BEGIN SOURCE MATERIAL

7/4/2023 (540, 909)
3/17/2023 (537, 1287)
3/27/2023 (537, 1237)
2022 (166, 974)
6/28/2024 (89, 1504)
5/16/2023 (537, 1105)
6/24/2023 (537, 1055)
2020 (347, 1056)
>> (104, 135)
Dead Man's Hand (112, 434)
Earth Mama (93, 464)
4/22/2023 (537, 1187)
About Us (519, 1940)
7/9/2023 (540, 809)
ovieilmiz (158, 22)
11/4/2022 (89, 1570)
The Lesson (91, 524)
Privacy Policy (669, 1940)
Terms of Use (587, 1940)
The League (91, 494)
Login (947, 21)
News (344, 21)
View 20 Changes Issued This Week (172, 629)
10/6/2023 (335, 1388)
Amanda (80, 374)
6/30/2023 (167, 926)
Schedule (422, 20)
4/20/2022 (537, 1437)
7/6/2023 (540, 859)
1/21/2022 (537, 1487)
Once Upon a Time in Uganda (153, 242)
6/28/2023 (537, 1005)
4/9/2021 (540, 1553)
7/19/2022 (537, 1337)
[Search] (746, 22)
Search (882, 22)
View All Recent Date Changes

END SOURCE MATERIAL

* [ASSIGNMENT]:
Word for word, reproduce every line of the data.

* [WRITTEN RESPONSE]:
7/4/2023 (540, 909)
3/17/2023 (537, 1287)
3/27/2023 (537, 1237)
2022 (166, 974)
6/28/2024 (89, 1504)
5/16/2023 (537, 1105)
6/24/2023 (537, 1055)
2020 (347, 1056)
>> (104, 135)
Dead Man's Hand (112, 434)
Earth Mama (93, 464)
4/22/2023 (537, 1187)
About Us (519, 1940)
7/9/2023 (540, 809)
ovieilmiz (158, 22)
11/4/2022 (89, 1570)
The Lesson (91, 524)
Privacy Policy (669, 1940)
Terms of Use (587, 1940)
The League (91, 494)
Login (947, 21)
News (344, 21)
View 20 Changes Issued This Week (172, 629)
10/6/2023 (335, 1388)
Amanda (80, 374)
6/30/2023 (167, 926)
Schedule (422, 20)
4/20/2022 (537, 1437)
7/6/2023 (540, 859)
1/21/2022 (537, 1487)
Once Upon a Time in Uganda (153, 242)
6/28/2023 (537, 1005)
4/9/2021 (540, 1553)
7/19/2022 (537, 1337)
[Search] (746, 22)
Search (882, 22)
View All Recent Date Changes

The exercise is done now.